Among the more remarkable developments of the evening was the emergence of an increasingly vocal group of young people who, prompted by social media and word of mouth, arrived at the event to share their experiences and demand accountability. They spoke of being tear-gassed, spoken to roughly by authorities and shot by rubber bullets.
One of the more dramatic moments came as a young man who introduced himself as Frankie Edwards pulled up his shirt to show the mayor a freshly scabbed scar from a bullet wound he received while protesting in Ferguson. He asked Knowles to apologize on behalf of the police, and asked the mayor whether he would step down.
Knowles pointedly said he would not.
“I’m not stepping down,” he said. “The voters have an opportunity to relieve me when the time comes.”
But African-Americans were not the only people to express disappointment with Knowles’ leadership through the crisis. Emily Davis, a white mother of three who lives in Ferguson, said her first emotion after Brown’s death was deep sorrow, “but now I am angry,” she said.
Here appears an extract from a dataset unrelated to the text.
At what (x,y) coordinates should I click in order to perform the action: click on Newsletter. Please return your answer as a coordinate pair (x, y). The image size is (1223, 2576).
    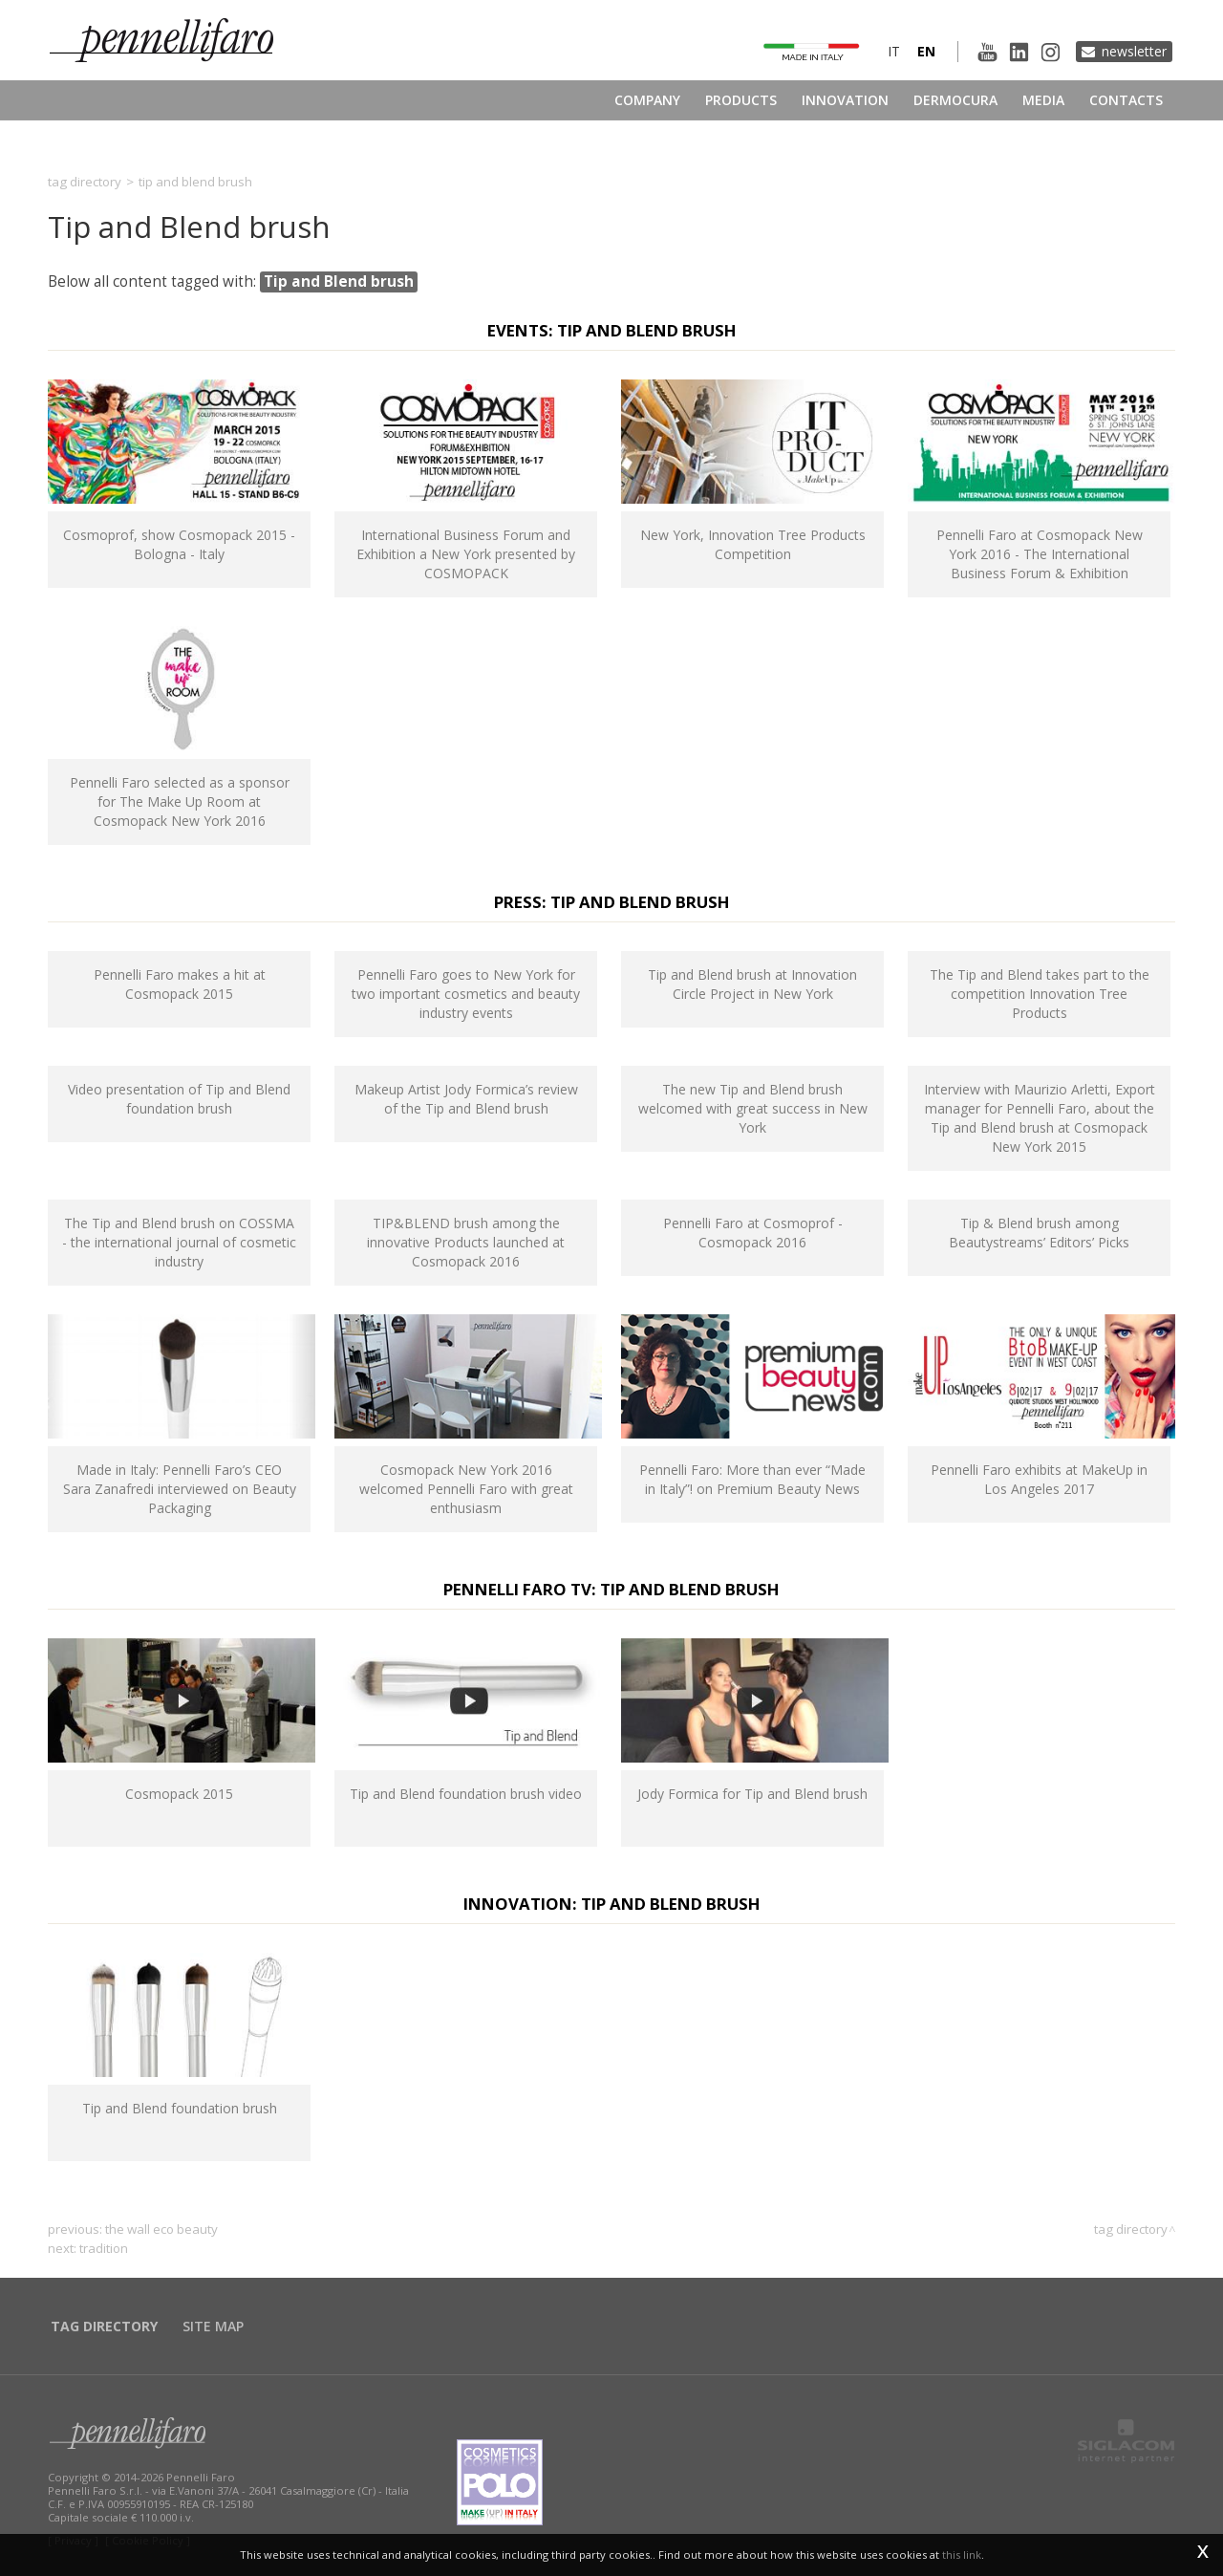
    Looking at the image, I should click on (1134, 51).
She had been out protesting or volunteering daily with her children, but “I still don’t see any engagement [from the police]. And my kids are confused. My son said, ‘I thought police were the good guys.’ ”
Another attendee, Geoffrey Higginbotham, said this was his third riot: the 1965 Watts riots in Los Angeles, the riots that followed the assassination of the Rev. Martin Luther King Jr., and now Ferguson.
“I came here to the city of Ferguson about 2 1/2 years ago to speak about economic development and how we address these issues,” he said. “They were not ready for it.”
Both Johnson, the pastor, and Isom, the former police chief, concluded the evening on pensive notes.
Isom asked for the community’s ongoing engagement in addressing the issues raised over the course of the evening.
“I just feel sorrow. I feel sorry that as a leader in St. Louis, we haven’t done a really good job,” he said. “I’m redoubling my effort to hold myself accountable, and see what I can do to make it better. But I can’t do it by myself.”
Johnson added: “I am hurt. Sometimes I feel a little helpless. But I am hopeful, because I know there’s a better day.”